Above us, Only Sky

Politics, Philosophy, Science, and Everything Else.

Monday, December 20, 2004

Religion as the Secret Handshake

I’ve spent a lot of time trying to reason out the existence of religion. I know it has nothing to do with truth, yet it is such a complex and universal behaviour that I have to believe it has some evolutionary purpose. First I’m going to explain why I believe it has to have a purpose, then I’ll go through a couple of theories I have as to what this purpose might be.
Why religion needs a reason:
Human social interaction is a complex thing, and it is regulated at it’s base by the way in which our brains work, this is in turn determined by our genes, whose only determining factor is survival: genes which cause their host to reproduce more get copied more themselves. Small quirks (like, say, being slightly more aggressive in certain situations) can be attributed to random mutation or even the densities of various kinds of genes, these can and will happen at random and can’t automatically be considered to be a product of natural selection. Anything complex, which describes virtually every aspect of our social behaviour, must be a product of evolution, because while random chance can change something small, you cannot build something complicated (like a human brain) by just tossing things together at random.

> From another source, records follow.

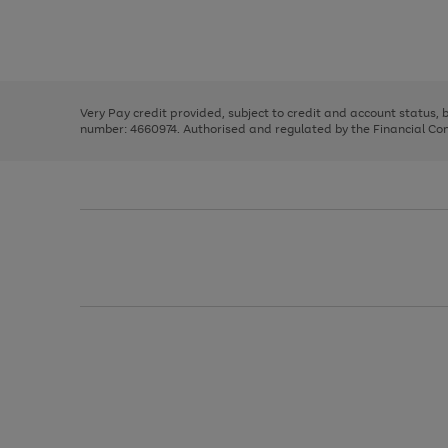
right
of
and
3
2
2
Use
Page
left
the
1
arrows
right
of
to
and
3
2
2
scroll
left
through
Very Pay credit provided, subject to credit and account status,
arrows
the
number: 4660974. Authorised and regulated by the Financial Cond
to
image
scroll
carousel
through
the
image
carousel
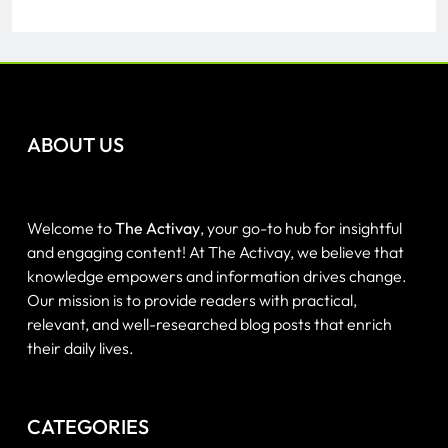
ABOUT US
Welcome to
The Activay
, your go-to hub for insightful
and engaging content! At The Activay, we believe that
knowledge empowers and information drives change.
Our mission is to provide readers with practical,
relevant, and well-researched blog posts that enrich
their daily lives.
CATEGORIES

It would be like taking a watermelon, running it through a blender, and then pouring it our into a watermelon shaped hole. How many times would you have to do that before it reassembled itself by random chance? Complex things do not occur in evolution by random chance, they can only occur when one random mutation is useful, so it spreads throughout the population, and then later there is another also random but also useful mutation builds on whatever the first mutation did, and so on. So anything complex built by evolution must be useful for survival, it must create an advantage for the organisms who have it over the ones that do not. Religion is a complex behaviour; there is evidence of it in every human culture, therefore, it must have some evolutionary use.
I used to think this could be explained purely in terms of memes. Memes are ideas, the environment they live in is our brains, and they are as tailored by evolution as our genes. I concluded that religion was an especially virulent and parasitic species of meme. The religion memes defended themselves by making any disagreement into heresy, they promoted themselves through tools like infant indoctrination and forced conversion. I believed that religion didn’t need to be useful in any way to humans, because it was not designed by genes but by memes, for whom their own survival is paramount and the survival of their human hosts only meaningful inasmuch as that effects the memes ability to survive and transmit.

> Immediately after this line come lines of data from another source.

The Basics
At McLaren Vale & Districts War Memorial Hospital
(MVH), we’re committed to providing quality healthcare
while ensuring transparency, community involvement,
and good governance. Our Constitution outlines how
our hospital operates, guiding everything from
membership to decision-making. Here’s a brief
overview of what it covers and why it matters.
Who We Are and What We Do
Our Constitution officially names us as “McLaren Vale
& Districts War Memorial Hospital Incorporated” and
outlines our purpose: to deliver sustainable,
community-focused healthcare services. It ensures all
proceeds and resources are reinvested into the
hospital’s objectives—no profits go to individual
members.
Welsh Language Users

Now I’m not so sure that the tendency can be entirely explained away by parasitic memes. It seems too pervasive even in an environment where there are ample counter-memes (reason), as well as massive competition from other religious memes. It seems possible, even likely, that the tendency towards religion is not just a result of their effectiveness as parasites on our gene-designed brains, but also because our brains are partially designed to be susceptible to them. Why? What use could there be in having brains that are especially susceptible to a parasite? There can be only one reason: there must be some advantage to being religious for the genes.

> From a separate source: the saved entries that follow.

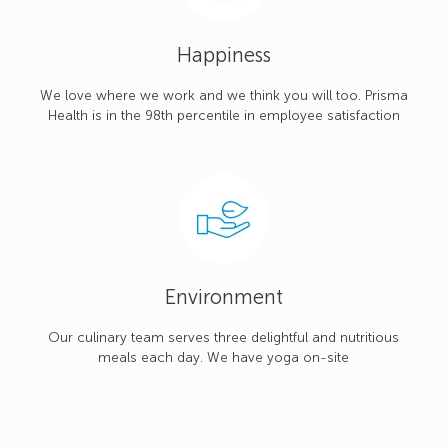
Happiness
We love where we work and we think you will too. Prisma
Health is in the 98th percentile in employee satisfaction
Environment
Our culinary team serves three delightful and nutritious
meals each day. We have yoga on-site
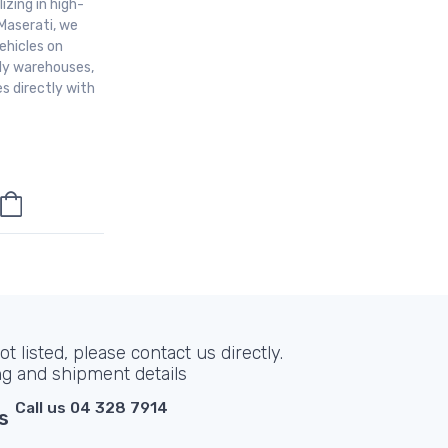
izing in high-
Maserati, we
ehicles on
aly warehouses,
s directly with
t listed, please contact us directly.
ng and shipment details
Call us 04 328 7914
s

It seems counterintuitive. Religion limits the ability of people to apprehend reality. It takes time and energy, and creates conflict unnecessarily. Often people will live celibate lives as a result of religion- surely this dead end for genes must be selected against by evolution? Or not. Religion has all the characteristics needed to be a secret handshake. It isn’t predictable, it is complicated and people know all kinds of strange details. If you come from another group, you have no ways of knowing what the particular aspects of a religion will be. It guarantees the fidelity of people within a group, because only the people who have been with a group for a very long time can know all the important details of it’s religion. This is counterproductive in the modern world, but in a primitive world where there was no established law, and the only way to protect yourself was to be successfully defeat all competing tribes, the ability to immediately identify members of other tribes is a useful ability. The negative emotional response to people of other religions is based on this: members of other tribes should be mistrusted, because they do not have the same loyalties. The fact that this tendency is both useless and dangerous in present day doesn’t really matter, because all of human history has been an eye blink for evolution- only things that last fore millions of years have any impact on the flow of evolution. We have a tendency towards religion because it is useful in the primative environment that modern humans and all of our immediate predecessors lived in.